Ai Weiwei, le célèbre plasticien chinois, aujourd’hui exilé en Allemagne, est allé filmer les réfugiés partout autour du monde. En Europe d’abord, mais aussi en Afrique, en Asie et en Amérique. À partir de mille heures de rush, il a tiré une œuvre fleuve de deux heures vingt.
Le sujet est poignant. Il est d’une brûlante actualité. Aujourd’hui le monde compte soixante-cinq millions de réfugiés. Chassés par la guerre, la répression politique, la misère, ils affluent aux frontières de l’Occident qui lui oppose souvent barbelés et xénophobie.
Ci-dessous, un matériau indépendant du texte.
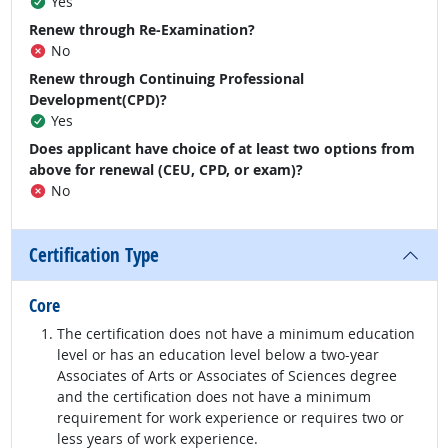
Yes
Renew through Re-Examination?
No
Renew through Continuing Professional
Development(CPD)?
Yes
Does applicant have choice of at least two options from
above for renewal (CEU, CPD, or exam)?
No
Certification Type
Core
The certification does not have a minimum education
level or has an education level below a two-year
Associates of Arts or Associates of Sciences degree
and the certification does not have a minimum
requirement for work experience or requires two or
less years of work experience.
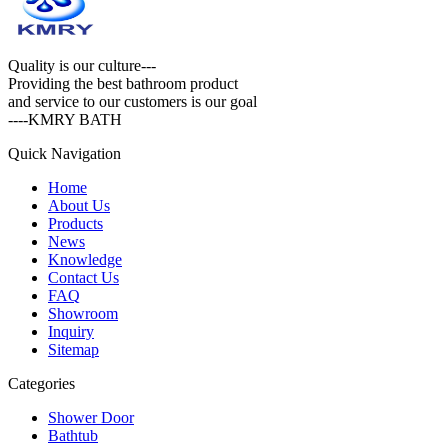
Quality is our culture---
Providing the best bathroom product
and service to our customers is our goal
----KMRY BATH
Quick Navigation
Home
About Us
Products
News
Knowledge
Contact Us
FAQ
Showroom
Inquiry
Sitemap
Categories
Shower Door
Bathtub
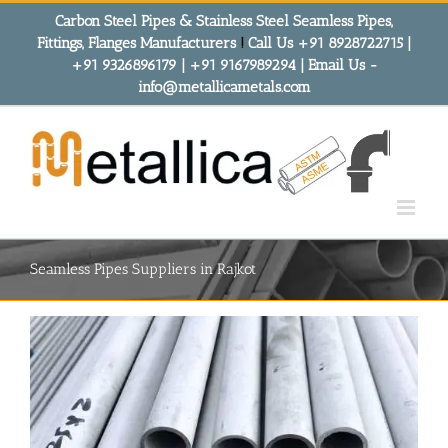
Skip
Carbon Steel Pipes & Stainless Steel Seamless Pipes,
to
Fittings, Flanges Manufacturers
!
Call Us +91 8928722715 |
content
+91 9326896179 | +91 9167989294 | Email Us -
info@metallicametals.com
Seamless Pipes Suppliers in Rajkot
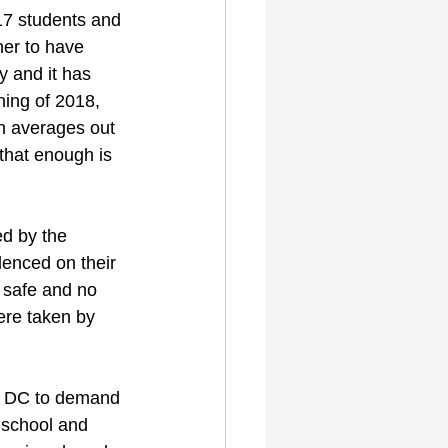
17 students and 
her to have 
y and it has 
ing of 2018, 
h averages out 
that enough is 
ed by the 
lenced on their 
 safe and no 
ere taken by 
on DC to demand 
o school and 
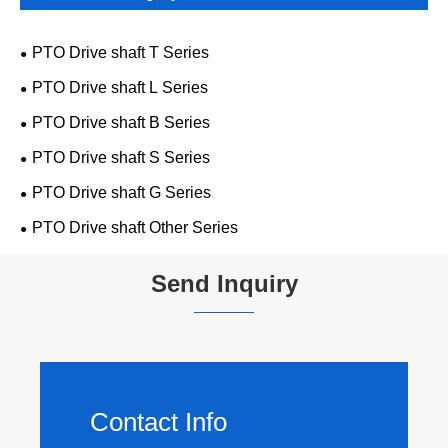
PTO Drive shaft T Series
PTO Drive shaft L Series
PTO Drive shaft B Series
PTO Drive shaft S Series
PTO Drive shaft G Series
PTO Drive shaft Other Series
Send Inquiry
Contact Info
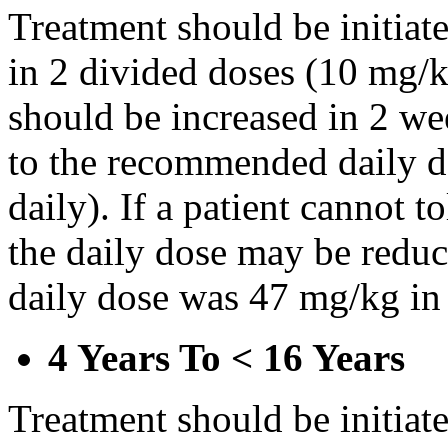
Treatment should be initiat
in 2 divided doses (10 mg/k
should be increased in 2 w
to the recommended daily d
daily). If a patient cannot t
the daily dose may be reduce
daily dose was 47 mg/kg in 
4 Years To < 16 Years
Treatment should be initiat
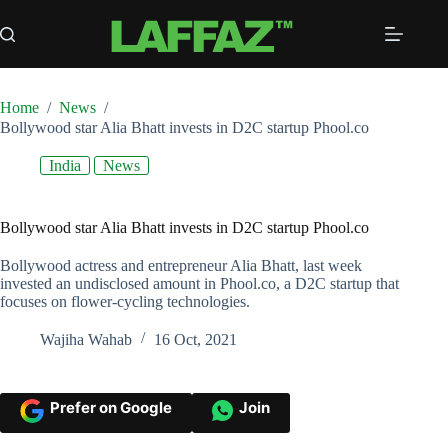
Skip
to
content
Home
/
News
/
Bollywood star Alia Bhatt invests in D2C startup Phool.co
India
News
Bollywood star Alia Bhatt invests in D2C startup Phool.co
Bollywood actress and entrepreneur Alia Bhatt, last week
invested an undisclosed amount in Phool.co, a D2C startup that
focuses on flower-cycling technologies.
Wajiha Wahab
16 Oct, 2021
Prefer on Google
Join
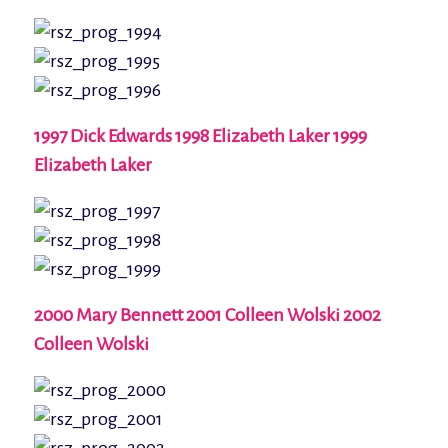
1997 Dick Edwards 1998 Elizabeth Laker 1999
Elizabeth Laker
2000 Mary Bennett 2001 Colleen Wolski 2002
Colleen Wolski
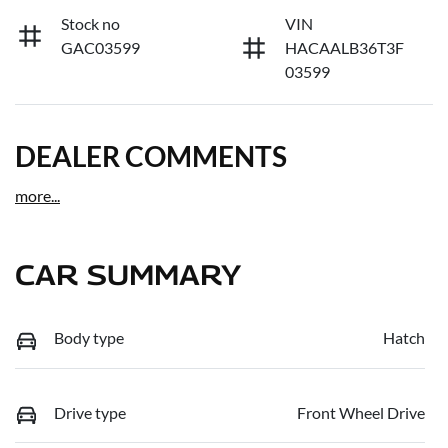
Stock no
VIN
GAC03599
HACAALB36T3F
03599
DEALER COMMENTS
more
...
CAR SUMMARY
Body type
Hatch
Drive type
Front Wheel Drive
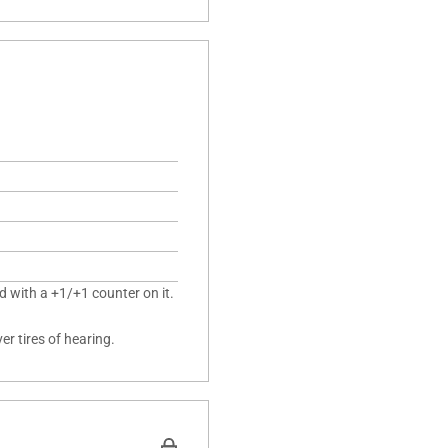
d with a +1/+1 counter on it.
r tires of hearing.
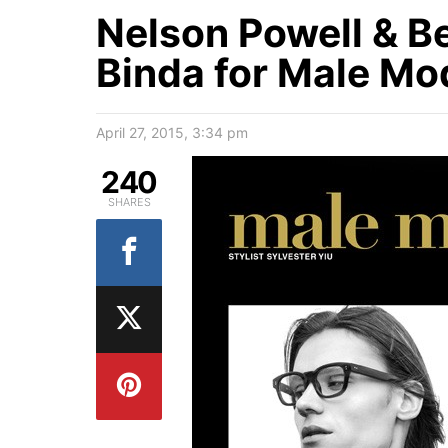
Nelson Powell & B
Binda for Male Mo
April 27, 2015, 3:34 pm
240
SHARES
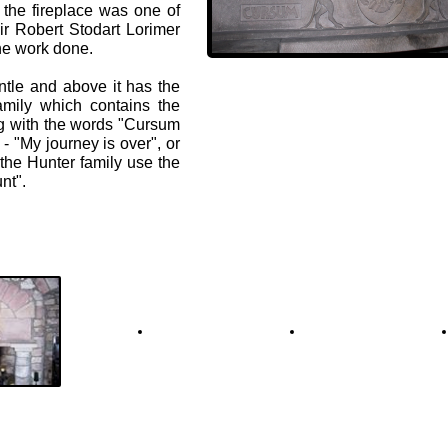
the fireplace was one of
ir Robert Stodart Lorimer
the work done.
tle and above it has the
amily which contains the
g with the words "Cursum
- "My journey is over", or
 the Hunter family use the
nt".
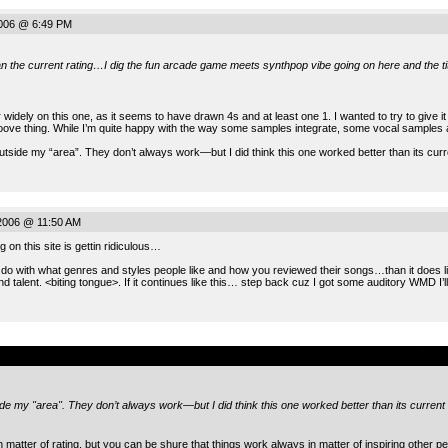
2006 @ 6:49 PM
han the current rating…I dig the fun arcade game meets synthpop vibe going on here and the tit
r widely on this one, as it seems to have drawn 4s and at least one 1. I wanted to try to give 
roove thing. While I’m quite happy with the way some samples integrate, some vocal samples ar
s outside my “area”. They don’t always work—but I did think this one worked better than its curre
2006 @ 11:50 AM
 on this site is gettin ridiculous…
o do with what genres and styles people like and how you reviewed their songs…than it does list
nd talent. <biting tongue>. If it continues like this… step back cuz I got some auditory WMD I’
.
tside my "area". They don’t always work—but I did think this one worked better than its current 
 matter of rating, but you can be shure that things work always in matter of inspiring other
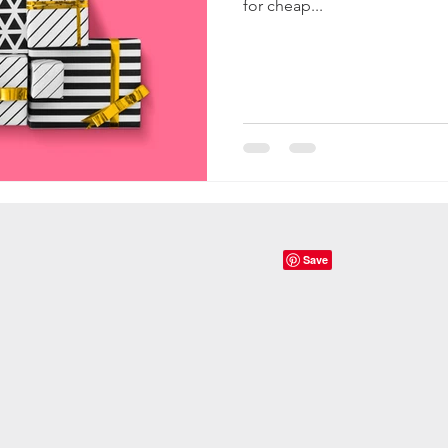
for cheap...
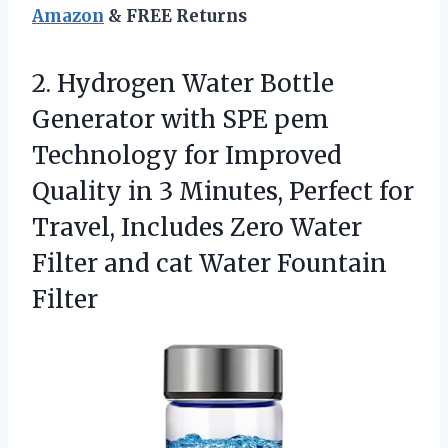
Amazon
& FREE Returns
2. Hydrogen Water Bottle
Generator with SPE pem
Technology for Improved
Quality in 3 Minutes, Perfect for
Travel, Includes Zero Water
Filter and
cat Water Fountain
Filter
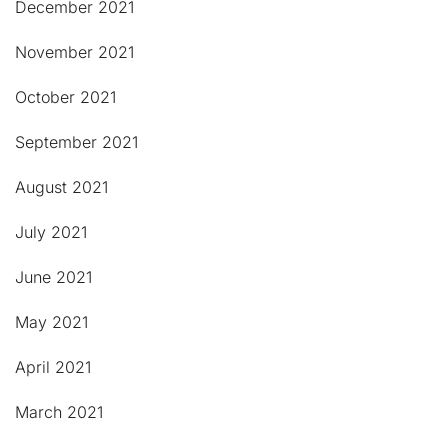
December 2021
November 2021
October 2021
September 2021
August 2021
July 2021
June 2021
May 2021
April 2021
March 2021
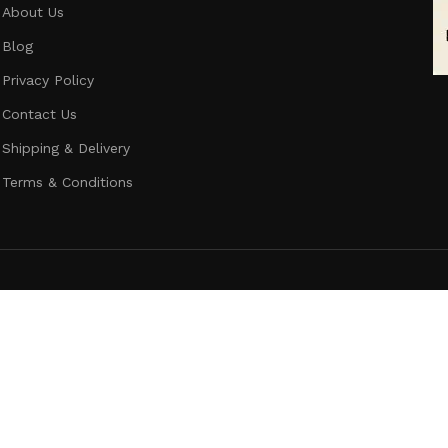
About Us
Blog
Privacy Policy
Contact Us
Shipping & Delivery
Terms & Conditions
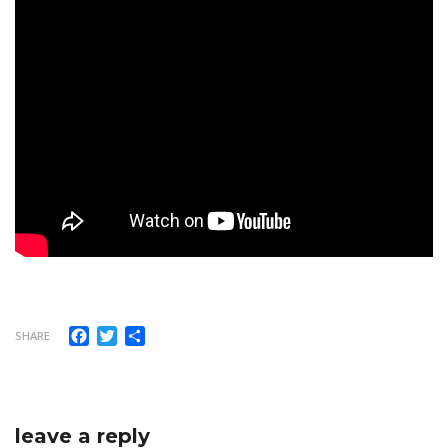
Facebook
Twitter
Share
SHARE
leave a reply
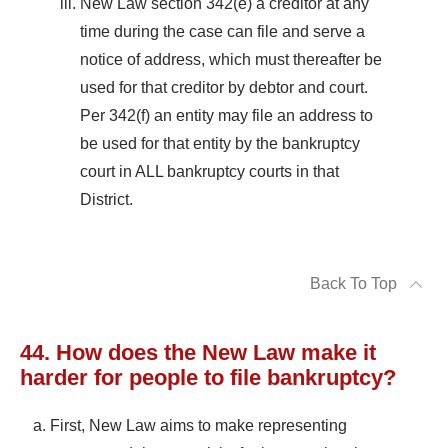
New Law section 342(e) a creditor at any
time during the case can file and serve a
notice of address, which must thereafter be
used for that creditor by debtor and court.
Per 342(f) an entity may file an address to
be used for that entity by the bankruptcy
court in ALL bankruptcy courts in that
District.
Back To Top
44. How does the New Law make it
harder for people to file bankruptcy?
First, New Law aims to make representing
Les images glanées par Ai Weiwei et ses équipes sont impressionnantes. Il réussit tout à la fois à filmer le « macro » (les foules, filmées du ciel, qui se pressent aux frontières de la Grèce ou dans les camps de Jordanie) et le « micro » (un Africain transi de froid qui débarque en Italie, une jeune Kurde qui se morfond d’ennui dans un centre en Allemagne)
Hélas, la démarche de Ai Weiwei n’est pas exempte de défauts.
Le premier est son penchant un peu trop marqué à se mettre en scène dont on comprend mal la valeur ajoutée.
Le deuxième est l’ambiguïté d’une démarche qui hésite entre le documentaire pédagogique – illustré de nombreux sous-titres informatifs – et l’œuvre d’art aux images trop calculées, trop léchées.
Le troisième est le plus grave. C’est le manque de subtilité d’un documentaire qui aurait pu s’en donner les moyens. La question des migrations est complexe. Elle se présente différemment d’une région à l’autre – là où les belles images d’Ai Weiwei montrent un « monde plat ». La situation des Érythréens qui arrivent en Italie n’est pas celle des Syriens qui affluent en Grèce ou des Rohingyas chassés de Thaïlande.
À trop vouloir esthétiser la détresse des réfugiés, Ai Weiwei échoue à la rendre humaine. À vouloir à tout prix parler à notre cœur, il oublie que le spectateur a un cerveau.